Love her or hate her — or both.
Regina George, the pink-wearing, Burn Book-leaking, cranberry juice cocktail-drinking popular girl in Tina Fey’s “Mean Girls,” was one of the most notable characters to emerge from the early Aughts. Played by Rachel McAdams, George was the antagonist to Lindsay Lohan’s Cady Heron — the new girl at North Shore High who, along with outsiders Janis Ian and Damian Leigh, makes it her personal mission to take down the female clique known as The Plastics.
“Mean Girls” portrayed some of the most complex — and appalling — parts of the high school experience with a comedic mastery so tight, it continues to be culturally relevant nearly 15 years after its release. “She doesn’t even go here,” “On Wednesdays we wear pink” and “You go, Glenn Coco” are just some of the highly quotable moments that have been reproduced on T-shirts, mugs, jewelry, pillows, you name it. And starting today, some — if not all — will reappear in Fey’s Broadway adaptation of the beloved movie.
The “Mean Girls” musical stars Erika Henningsen as Cady Heron, Ashley Park as Gretchen Wieners, Kate Rockwell as Karen Smith, Barrett Wilbert as Janis Sarkisian, Grey Henson as Damian Hubbard and Kyle Selig as high school heartthrob Aaron Samuels. Taylor Louderman, of “Bring It On: The Musical” and “Kinky Boots,” is Regina George.
“I never played the bad guy before — I’ve done a lot of sweet roles, so I really wanted to try my hand at that,” she says. “My high school experience, and I think a lot of people feel this way, was complicated and intense and I learned a lot about female relationships during that time. I would say I’m still reflecting on it.”

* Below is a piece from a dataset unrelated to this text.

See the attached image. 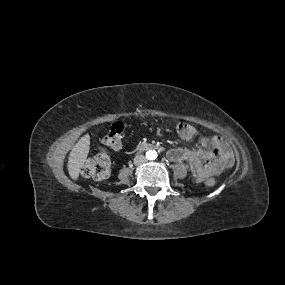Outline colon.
<instances>
[{"label": "colon", "instance_id": "5ec220e1", "mask_svg": "<svg viewBox=\"0 0 285 285\" xmlns=\"http://www.w3.org/2000/svg\"><path fill=\"white\" fill-rule=\"evenodd\" d=\"M124 129V125L120 122L112 124L103 139V144L112 149H120L123 146ZM177 133L182 139L190 141L197 135V130L193 125L181 122L177 126ZM110 172V159L103 149L99 150L94 156L88 158L81 169V173L84 177L93 178L95 180L107 179ZM205 184L208 187H213L216 184V181L214 178H208L205 181Z\"/></svg>", "mask_w": 285, "mask_h": 285}]
</instances>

Louderman hails from a small town in Missouri called Bourbon, “where the cattle population exceeds the human population.” She grew up on Shirley Temple movies and “Annie,” and has been involved in theater since she was 10 years old. Like many Millennials, she’s watched “Mean Girls” “a million times” and, like many of its fans, was both horrified and entertained by Regina George’s character.
The Broadway version, in previews now, maintains the same plot as the film. Book writer Fey was around “every day,” according to Louderman and Fey’s husband, Jeff Richmond, wrote the music.
“One of the things Tina [Fey] recognizes, and this is why I idolize her so much, is that the show has sort of a moral opportunity to teach young women — maybe sometimes grown women and men for that matter — that we’re safer and happier when we look out for one another, even if we may have differences that we don’t like,” Louderman says. “I would say we hit that message a little bit harder, not in a cheesy or sappy way necessarily, but in a really endearing and charming way.”
She wasn’t in touch with McAdams during rehearsal — “I’d be too intimidated to reach out to her” — but Louderman has been paying attention to what the original Regina George actress has said about the play. At the Toronto Film Festival in September, McAdams said she hoped to get an invitation to the musical and would love to see it.
Louderman says that in high school, she was “at one point the popular girl and then at one point this theater nerd and at one point the jock.” She was also at one point the new girl and went through a period of social isolation.
“That was super heart-wrenching for me,” she says. “At that age, we don’t know how to deal with anger or conflict in a straightforward, healthy way. The judgment and the competition can create a lot of resentment and anxiety. That can manifest itself in some really unhealthy social dynamics. I was definitely a part of a clique and we all had our friend groups, but I tried really hard to branch out and be friends with a lot of people. There is power in having a friend group because you have this bond that helps you navigate girl world and it creates safety and self-esteem. But if you speak up to the leader, you risk that social isolation or not having a group and feeling really left out.”
Unlike the halls of the fictional North Shore High, “Mean Girls” the musical offered Louderman a sense of fellowship — literally. She and castmates Henningsen (Cady) and Park (Gretchen) attended the University of Michigan together, and Louderman knew Rockwell (Karen) from her very first Broadway show. This familiarity with one another paired with Fey’s expertise helped lighten the load of starring in a version of a movie that has essentially become pop culture required reading.
“I try to keep it light and fun because it’s a lot of pressure to put on this huge production that Tina Fey is doing,” Louderman says. “It’s an incredible opportunity so it can get scary at times and it can feel like, ‘OK there’s gonna be a lot of judgment coming our way,’ but it’s so important to have each others’ back. I know I need the support. I feel so grateful to be surrounded by people who feel the same way, where the show is the priority and it’s not about us as individuals.”